GOAL OF THE EXERCISE |
Set down each entry as it stands. Skip the pictures.

Collection entries:
--- START ---
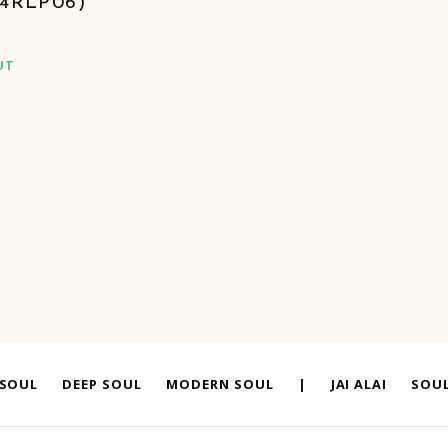
S4RLP06)
UT
 SOUL
DEEP SOUL
MODERN SOUL
|
JAI ALAI
SOUL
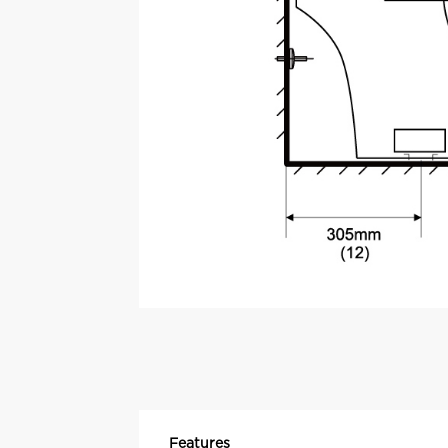
Features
--- END ---
OUTPUT OF THE EXERCISE |
S4RLP06)
UT
 SOUL
DEEP SOUL
MODERN SOUL
|
JAI ALAI
SOUL
Features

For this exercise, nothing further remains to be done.